According to the study’s results, scientists from Spain and Canada found that the quantity of specific antibodies against the COVID-19 spike protein affects the survival rate of patients with severe coronavirus, as reported by RIA Novosti. Vaccination results in the production of these antibodies. Antibodies that target the viral spike protein stop replication.
The findings of studies of 92 adult patients hospitalized in Madrid in March and April of last year were chosen by the study’s authors.

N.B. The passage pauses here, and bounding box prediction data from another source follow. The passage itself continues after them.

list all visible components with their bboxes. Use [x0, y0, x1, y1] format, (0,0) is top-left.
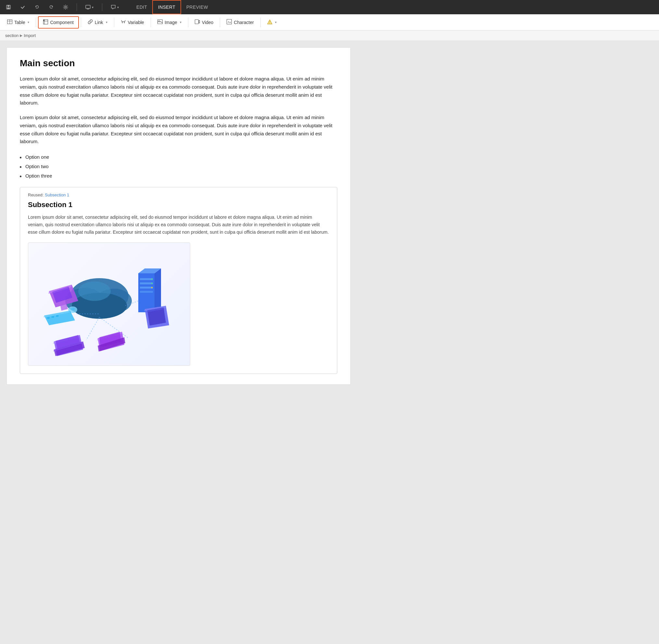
subsection-title: Subsection 1	[28, 201, 329, 209]
svg-point-21	[78, 281, 111, 301]
breadcrumb: section ▶ Import	[0, 30, 659, 41]
preview-nav-button[interactable]: PREVIEW	[181, 0, 213, 14]
insert-nav-button[interactable]: INSERT	[152, 0, 181, 14]
insert-divider-1	[36, 18, 36, 27]
reused-card: Reused: Subsection 1 Subsection 1 Lorem …	[20, 187, 337, 374]
edit-nav-button[interactable]: EDIT	[131, 0, 152, 14]
table-chevron: ▾	[28, 20, 29, 24]
breadcrumb-import[interactable]: Import	[24, 33, 36, 38]
svg-text:Aa: Aa	[228, 20, 231, 24]
insert-divider-4	[151, 18, 151, 27]
reused-label: Reused: Subsection 1	[28, 192, 329, 197]
content-area: Main section Lorem ipsum dolor sit amet,…	[0, 41, 659, 644]
list-item-text: Option two	[25, 164, 49, 169]
list-item: Option three	[20, 171, 337, 181]
svg-rect-38	[140, 282, 153, 284]
bullet-dot	[20, 157, 21, 158]
video-icon	[195, 20, 200, 25]
variable-icon	[121, 19, 126, 25]
reused-link[interactable]: Subsection 1	[45, 192, 69, 197]
insert-divider-2	[81, 18, 81, 27]
svg-rect-1	[7, 5, 9, 7]
list-item: Option two	[20, 162, 337, 171]
video-label: Video	[202, 20, 213, 25]
svg-point-43	[151, 287, 153, 288]
svg-point-3	[65, 6, 67, 8]
svg-rect-39	[140, 286, 153, 289]
svg-rect-11	[44, 20, 44, 21]
illustration-image	[28, 243, 190, 366]
svg-rect-33	[56, 315, 59, 317]
svg-rect-14	[195, 20, 198, 24]
breadcrumb-arrow: ▶	[20, 33, 22, 38]
link-button[interactable]: Link ▾	[83, 16, 112, 28]
variable-button[interactable]: Variable	[116, 16, 149, 28]
image-label: Image	[165, 20, 177, 25]
paragraph-1: Lorem ipsum dolor sit amet, consectetur …	[20, 75, 337, 107]
bullet-dot	[20, 176, 21, 177]
settings-button[interactable]	[61, 3, 70, 11]
component-label: Component	[50, 20, 73, 25]
svg-rect-32	[51, 316, 54, 318]
redo-button[interactable]	[47, 3, 56, 11]
warning-button[interactable]: ▾	[263, 16, 281, 28]
svg-point-41	[151, 278, 153, 280]
insert-divider-5	[188, 18, 188, 27]
warning-chevron: ▾	[275, 20, 277, 24]
main-title: Main section	[20, 58, 337, 68]
image-chevron: ▾	[180, 20, 181, 24]
character-icon: Aa	[227, 19, 232, 25]
component-button[interactable]: Component	[38, 16, 78, 28]
view-button[interactable]: ▾	[84, 3, 95, 11]
link-label: Link	[95, 20, 103, 25]
toolbar-divider-1	[76, 3, 77, 11]
svg-rect-31	[47, 317, 50, 319]
comment-button[interactable]: ▾	[109, 3, 121, 11]
svg-marker-36	[155, 269, 161, 312]
save-button[interactable]	[4, 3, 13, 11]
check-button[interactable]	[18, 3, 27, 11]
link-chevron: ▾	[106, 20, 108, 24]
warning-icon	[267, 20, 272, 25]
subsection-text: Lorem ipsum dolor sit amet, consectetur …	[28, 213, 329, 236]
list-item: Option one	[20, 152, 337, 162]
insert-divider-3	[114, 18, 114, 27]
component-icon	[43, 20, 48, 25]
bullet-dot	[20, 166, 21, 168]
nav-bar: EDIT INSERT PREVIEW	[131, 0, 213, 14]
variable-label: Variable	[128, 20, 144, 25]
svg-rect-4	[86, 5, 90, 8]
character-label: Character	[234, 20, 253, 25]
bullet-list: Option one Option two Option three	[20, 152, 337, 181]
top-toolbar: ▾ ▾ EDIT INSERT PREVIEW	[0, 0, 659, 14]
reused-label-text: Reused:	[28, 192, 44, 197]
list-item-text: Option one	[25, 154, 49, 160]
table-label: Table	[14, 20, 25, 25]
svg-rect-40	[140, 291, 153, 293]
insert-toolbar: Table ▾ Component Link ▾	[0, 14, 659, 30]
content-card: Main section Lorem ipsum dolor sit amet,…	[6, 47, 350, 385]
insert-divider-7	[260, 18, 261, 27]
image-button[interactable]: Image ▾	[153, 16, 186, 28]
breadcrumb-section[interactable]: section	[5, 33, 19, 38]
svg-point-28	[70, 308, 75, 310]
svg-rect-2	[7, 7, 10, 9]
list-item-text: Option three	[25, 173, 52, 179]
image-icon	[157, 20, 163, 25]
table-button[interactable]: Table ▾	[3, 16, 34, 28]
character-button[interactable]: Aa Character	[222, 16, 258, 28]
insert-divider-6	[220, 18, 220, 27]
svg-point-42	[151, 283, 153, 284]
link-icon	[88, 19, 93, 25]
undo-button[interactable]	[32, 3, 42, 11]
svg-rect-37	[140, 278, 153, 280]
paragraph-2: Lorem ipsum dolor sit amet, consectetur …	[20, 114, 337, 146]
table-icon	[7, 20, 12, 25]
video-button[interactable]: Video	[190, 16, 218, 28]
svg-line-46	[86, 317, 99, 340]
toolbar-divider-2	[102, 3, 102, 11]
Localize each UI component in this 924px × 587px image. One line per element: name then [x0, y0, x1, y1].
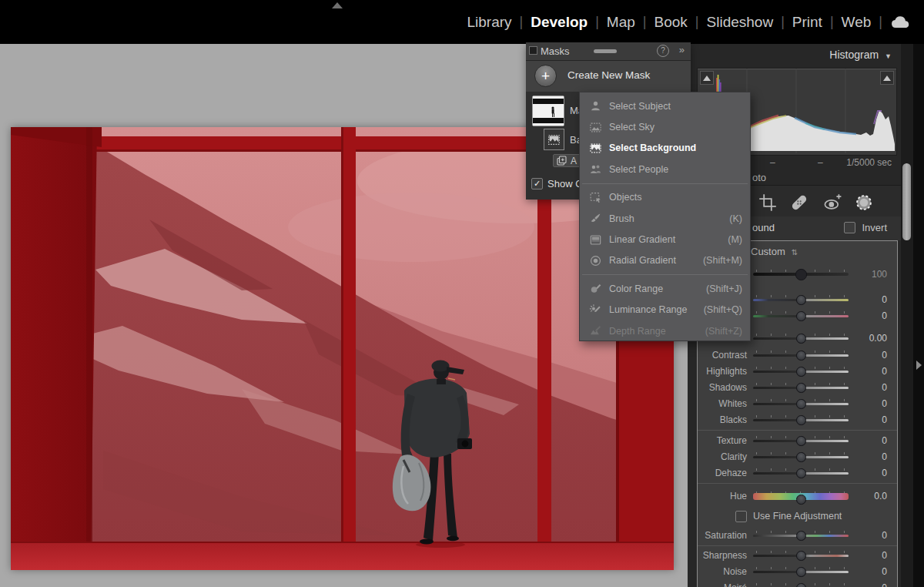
histogram-panel-header[interactable]: Histogram▼: [829, 49, 892, 61]
nav-item-web[interactable]: Web: [834, 14, 879, 31]
slider-label: Shadows: [698, 382, 753, 393]
slider-track-moire[interactable]: [753, 580, 849, 587]
help-icon[interactable]: ?: [657, 45, 669, 57]
panel-expander-arrow-icon[interactable]: [916, 361, 922, 370]
mask-thumbnail[interactable]: [532, 96, 564, 126]
slider-track-noise[interactable]: [753, 564, 849, 579]
cloud-sync-icon[interactable]: [882, 15, 918, 29]
menu-item-select-subject[interactable]: Select Subject: [580, 96, 750, 116]
slider-label: Clarity: [698, 451, 753, 462]
slider-label: Highlights: [698, 366, 753, 377]
slider-track-unlabeled[interactable]: [753, 292, 849, 307]
menu-item-linear-gradient[interactable]: Linear Gradient(M): [580, 229, 750, 250]
slider-track-whites[interactable]: [753, 396, 849, 411]
slider-value: 0: [849, 435, 897, 446]
panel-scrollbar-track[interactable]: [901, 44, 913, 587]
photo-state-label-fragment: oto: [752, 172, 766, 183]
shadow-clipping-indicator[interactable]: [700, 71, 714, 85]
slider-track-clarity[interactable]: [753, 449, 849, 465]
use-fine-adjustment-control[interactable]: Use Fine Adjustment: [735, 510, 897, 522]
slider-track-sharpness[interactable]: [753, 548, 849, 563]
luminance-range-icon: [589, 304, 602, 317]
drag-handle[interactable]: [594, 49, 617, 53]
slider-value: 100: [849, 269, 897, 280]
slider-knob[interactable]: [796, 567, 806, 577]
top-panel-collapse-arrow-icon[interactable]: [332, 2, 343, 8]
menu-item-select-sky[interactable]: Select Sky: [580, 116, 750, 137]
invert-control: Invert: [844, 222, 887, 233]
red-eye-tool-icon[interactable]: [823, 193, 842, 212]
nav-item-library[interactable]: Library: [459, 14, 519, 31]
slider-row-saturation: Saturation0: [698, 528, 897, 543]
slider-track-saturation[interactable]: [753, 528, 849, 543]
slider-track-contrast[interactable]: [753, 347, 849, 363]
slider-track-unlabeled[interactable]: [753, 330, 849, 346]
histogram-collapse-icon[interactable]: ▼: [885, 52, 892, 60]
menu-item-brush[interactable]: Brush(K): [580, 208, 750, 229]
menu-item-objects[interactable]: Objects: [580, 187, 750, 208]
color-range-icon: [589, 282, 602, 295]
slider-label: Contrast: [698, 350, 753, 361]
masks-panel-header[interactable]: Masks ? »: [526, 42, 691, 61]
use-fine-adjustment-checkbox[interactable]: [735, 511, 747, 522]
nav-item-print[interactable]: Print: [785, 14, 830, 31]
slider-knob[interactable]: [796, 399, 806, 409]
slider-knob[interactable]: [796, 495, 806, 505]
slider-track-blacks[interactable]: [753, 412, 849, 428]
slider-knob[interactable]: [796, 551, 806, 561]
crop-tool-icon[interactable]: [758, 193, 777, 212]
nav-item-book[interactable]: Book: [647, 14, 695, 31]
invert-checkbox[interactable]: [844, 222, 855, 233]
menu-item-label: Objects: [609, 192, 641, 203]
menu-item-label: Depth Range: [609, 326, 666, 337]
slider-track-shadows[interactable]: [753, 380, 849, 395]
slider-track-unlabeled[interactable]: [753, 267, 849, 282]
slider-track-unlabeled[interactable]: [753, 308, 849, 324]
healing-tool-icon[interactable]: [790, 193, 808, 212]
slider-knob[interactable]: [796, 452, 806, 462]
menu-item-select-people[interactable]: Select People: [580, 159, 750, 179]
highlight-clipping-indicator[interactable]: [880, 71, 894, 85]
slider-knob[interactable]: [796, 351, 806, 361]
select-people-icon: [589, 163, 602, 176]
slider-knob[interactable]: [796, 367, 806, 377]
top-bar: Library|Develop|Map|Book|Slideshow|Print…: [0, 0, 924, 44]
slider-track-texture[interactable]: [753, 433, 849, 448]
shutter-speed: 1/5000 sec: [846, 157, 892, 168]
masking-tool-icon-active[interactable]: [855, 193, 873, 212]
show-overlay-checkbox[interactable]: ✓: [531, 178, 543, 190]
slider-value: 0.0: [849, 491, 897, 501]
nav-item-map[interactable]: Map: [599, 14, 643, 31]
panel-dock-icon[interactable]: [529, 46, 537, 55]
menu-item-radial-gradient[interactable]: Radial Gradient(Shift+M): [580, 250, 750, 271]
slider-knob[interactable]: [795, 269, 807, 280]
brush-icon: [589, 212, 602, 225]
slider-track-highlights[interactable]: [753, 364, 849, 379]
menu-item-shortcut: (Shift+J): [706, 283, 742, 294]
create-new-mask-button[interactable]: + Create New Mask: [526, 61, 691, 92]
slider-track-dehaze[interactable]: [753, 465, 849, 481]
group-divider: [698, 545, 897, 546]
slider-value: 0: [849, 530, 897, 541]
slider-row-hue: Hue0.0: [698, 488, 897, 504]
slider-knob[interactable]: [796, 311, 806, 321]
panel-scrollbar-thumb[interactable]: [902, 163, 911, 240]
slider-track-hue[interactable]: [753, 488, 849, 504]
menu-item-select-background[interactable]: Select Background: [580, 138, 750, 159]
slider-knob[interactable]: [796, 383, 806, 393]
slider-knob[interactable]: [796, 334, 806, 344]
slider-knob[interactable]: [796, 436, 806, 446]
expand-panel-icon[interactable]: »: [679, 44, 685, 55]
nav-item-develop[interactable]: Develop: [523, 14, 595, 31]
slider-knob[interactable]: [796, 295, 806, 305]
slider-knob[interactable]: [796, 468, 806, 478]
nav-item-slideshow[interactable]: Slideshow: [699, 14, 782, 31]
slider-knob[interactable]: [796, 583, 806, 587]
mask-component-thumbnail[interactable]: [544, 129, 564, 150]
slider-knob[interactable]: [796, 531, 806, 541]
menu-separator: [582, 274, 748, 275]
menu-item-color-range[interactable]: Color Range(Shift+J): [580, 278, 750, 299]
menu-item-luminance-range[interactable]: Luminance Range(Shift+Q): [580, 300, 750, 320]
menu-item-label: Brush: [609, 213, 634, 224]
slider-knob[interactable]: [796, 415, 806, 425]
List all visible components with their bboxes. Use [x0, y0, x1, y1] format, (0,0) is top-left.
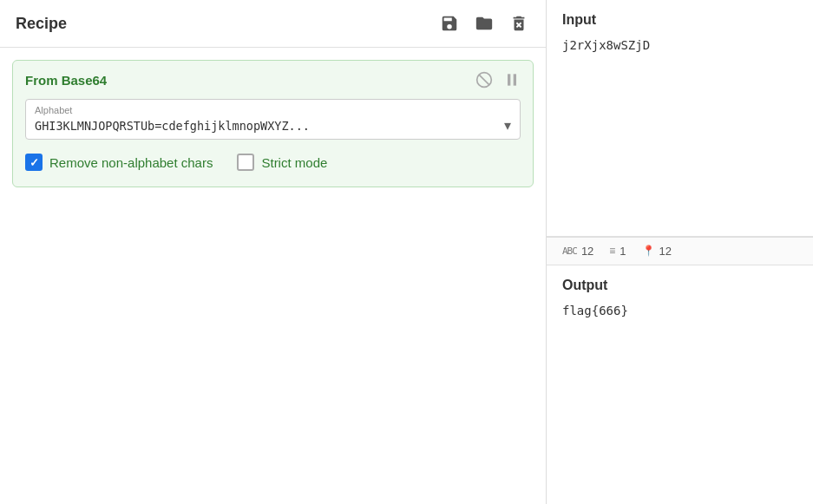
operation-header: From Base64: [25, 71, 521, 88]
char-count-value: 12: [581, 245, 593, 258]
input-section: Input j2rXjx8wSZjD: [547, 0, 813, 237]
line-count-icon: ≡: [609, 245, 615, 257]
operation-card: From Base64 Alphabet GHI3KLMNJOPQRSTUb=c…: [12, 60, 534, 187]
remove-non-alphabet-checkbox[interactable]: ✓ Remove non-alphabet chars: [25, 154, 213, 171]
output-section: Output flag{666}: [547, 265, 813, 505]
alphabet-label: Alphabet: [35, 105, 511, 115]
position-icon: 📍: [642, 245, 655, 257]
line-count-stat: ≡ 1: [609, 245, 626, 258]
dropdown-arrow-icon: ▾: [504, 117, 511, 134]
position-value: 12: [659, 245, 672, 258]
options-row: ✓ Remove non-alphabet chars Strict mode: [25, 154, 521, 171]
alphabet-value: GHI3KLMNJOPQRSTUb=cdefghijklmnopWXYZ...: [35, 119, 310, 133]
strict-mode-label: Strict mode: [261, 155, 327, 170]
strict-mode-box[interactable]: [237, 154, 254, 171]
operation-icons: [475, 71, 521, 88]
remove-non-alphabet-label: Remove non-alphabet chars: [49, 155, 213, 170]
recipe-toolbar: [438, 12, 530, 35]
output-title: Output: [562, 278, 797, 293]
disable-operation-button[interactable]: [475, 71, 493, 88]
char-count-stat: ABC 12: [562, 245, 593, 258]
position-stat: 📍 12: [642, 245, 672, 258]
checkmark-icon: ✓: [30, 157, 39, 168]
delete-button[interactable]: [508, 12, 530, 35]
recipe-panel: Recipe From Base64: [0, 0, 547, 504]
pause-operation-button[interactable]: [503, 71, 521, 88]
operation-title: From Base64: [25, 73, 107, 88]
strict-mode-checkbox[interactable]: Strict mode: [237, 154, 327, 171]
input-value[interactable]: j2rXjx8wSZjD: [562, 38, 797, 52]
svg-rect-2: [508, 74, 510, 85]
alphabet-dropdown[interactable]: Alphabet GHI3KLMNJOPQRSTUb=cdefghijklmno…: [25, 99, 521, 140]
svg-rect-3: [514, 74, 516, 85]
input-title: Input: [562, 12, 797, 28]
right-panel: Input j2rXjx8wSZjD ABC 12 ≡ 1 📍 12 Outpu…: [547, 0, 813, 504]
recipe-title: Recipe: [16, 15, 67, 33]
remove-non-alphabet-box[interactable]: ✓: [25, 154, 43, 171]
open-folder-button[interactable]: [473, 12, 495, 35]
stats-bar: ABC 12 ≡ 1 📍 12: [547, 237, 813, 265]
char-count-icon: ABC: [562, 245, 577, 257]
recipe-header: Recipe: [0, 0, 546, 48]
save-button[interactable]: [438, 12, 461, 35]
alphabet-value-row: GHI3KLMNJOPQRSTUb=cdefghijklmnopWXYZ... …: [35, 117, 511, 134]
line-count-value: 1: [620, 245, 626, 258]
svg-line-1: [479, 75, 489, 85]
output-value: flag{666}: [562, 304, 797, 317]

A PCR test confirmed the diagnosis in all patients, and a blood test was performed on the first day of their hospitalization.
The researchers found that a low antibody response to the coronavirus spike protein is directly related to a high risk of death. “Our results indicate that treatments with external antibodies for COVID-19 should be individualized, and that such therapy should be reserved for patients with low or no endogenous antibody counts,” stated one of the study’s authors, MD Jesus Bermejo-Martin of the Salamanca Biomedical Research Center.
In early October, an international team of scientists showed that plasma infusions from coronavirus survivors did not enhance the treatment of critically ill COVID-19 patients.
The study was stopped when the scientists determined with 99 percent certainty that plasma from recovered people was not beneficial to severely ill patients. The experimental group died at a rate of 37%, whereas the control group died at a rate of 38%. Scientists haven’t figured out why this is occurring.
In September, Moscow began receiving donor plasma from those who had had Sputnik V revaccination. Giving patients COVID-19 donor plasma, according to a study conducted in Moscow, enables them to halt the spread of the coronavirus 1.5 times faster. Plasma from vaccinated donors is 70% more likely than plasma from recovered donors to have high levels of antibodies. Plasma transfusion is now recommended for patients with minor illnesses, according to professional guidelines.